Assim, Xiaobai assumiu a tarefa de animá-lo, mas nem suas brincadeiras, nem o barulho dos guizos conseguiram fazê-lo sorrir.

— Meu marido, depois de amanhã é o aniversário de minha mãe. Iremos juntos, sim?

Zhang Shuhui pensou que, já que seus três irmãos nunca haviam encontrado Fang Xing, pelo menos dois deles o veriam desta vez.

Fang Xing apenas assentiu e disse:

— Não se preocupe com o presente, deixarei isso a meu encargo.

Aproveitando uma oportunidade, Fang Xing se enfiou no depósito:

— Presente, presente...

Encontrar um presente adequado para uma idosa nunca é fácil, ainda mais sendo ela a viúva de um ministro importante e mãe de um general.

Depois de muito procurar, e abrir mais de dez contêineres, finalmente achou algo apropriado:

Um contêiner inteiro de copos de vidro artísticos, cuidadosamente embalados.
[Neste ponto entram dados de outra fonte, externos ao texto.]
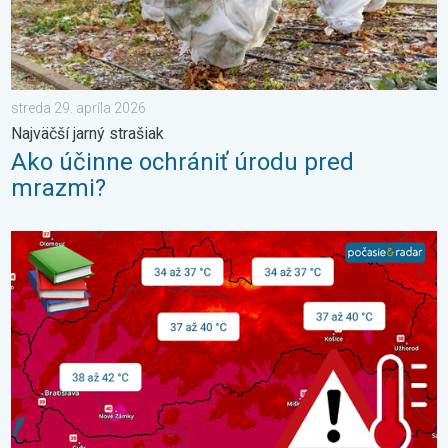
streda 29. apríla 2026
Najväčší jarný strašiak
Ako účinne ochrániť úrodu pred
mrazmi?
Najteplejšie 3 dni v histórii Slovenska. 3-dňová predpoveď. . 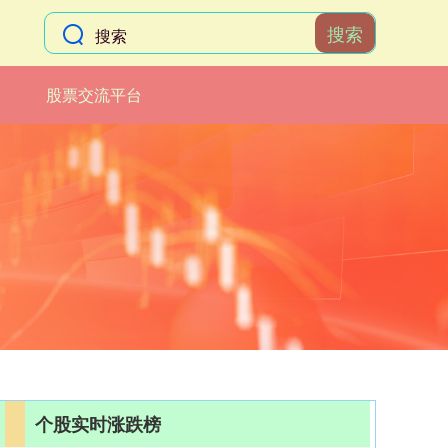
搜索
股票交流平台
个股实时涨跌榜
Fang Xing escolheu uma caixa com um significado auspicioso: de fora, via-se a imagem de um menino segurando um pêssego da longevidade, mas o desenho ficava entre as paredes do copo, impossível de tocar, apenas de admirar.

— Este está ótimo.

Fang Xing retirou o material de proteção, vagando pelo depósito.

Os armazéns americanos eram impressionantes. Olhando para a interminável área portuária, Fang Xing foi até a alfândega.
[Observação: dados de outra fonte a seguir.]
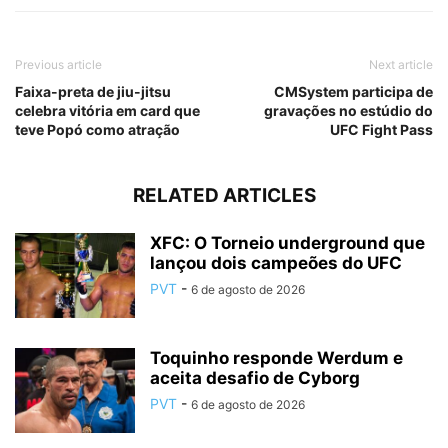
Previous article
Next article
Faixa-preta de jiu-jitsu
CMSystem participa de
celebra vitória em card que
gravações no estúdio do
teve Popó como atração
UFC Fight Pass
RELATED ARTICLES
XFC: O Torneio underground que
lançou dois campeões do UFC
PVT
-
6 de agosto de 2026
Toquinho responde Werdum e
aceita desafio de Cyborg
PVT
-
6 de agosto de 2026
Ali, havia espécimes confiscados, especialmente insetos nocivos. Observando uma mariposa inerte, Fang Xing lembrou-se de quando, criança, ficou com as mãos cheias de pó por causa de uma dessas criaturas.

Ele não percebeu, porém, que no frasco havia uma etiqueta em inglês: Chilosuppressalis...

No espaço, reinava o silêncio, interrompido apenas pelo som de seus próprios passos, como se tudo tivesse parado.

Fang Xing caminhou até o cais e, ao ver os navios ancorados, sentiu vontade de subir a bordo.

Mas, ao imaginar as possíveis surpresas desagradáveis, desistiu.

Pegou uma garrafa de vinho tinto e desapareceu rapidamente.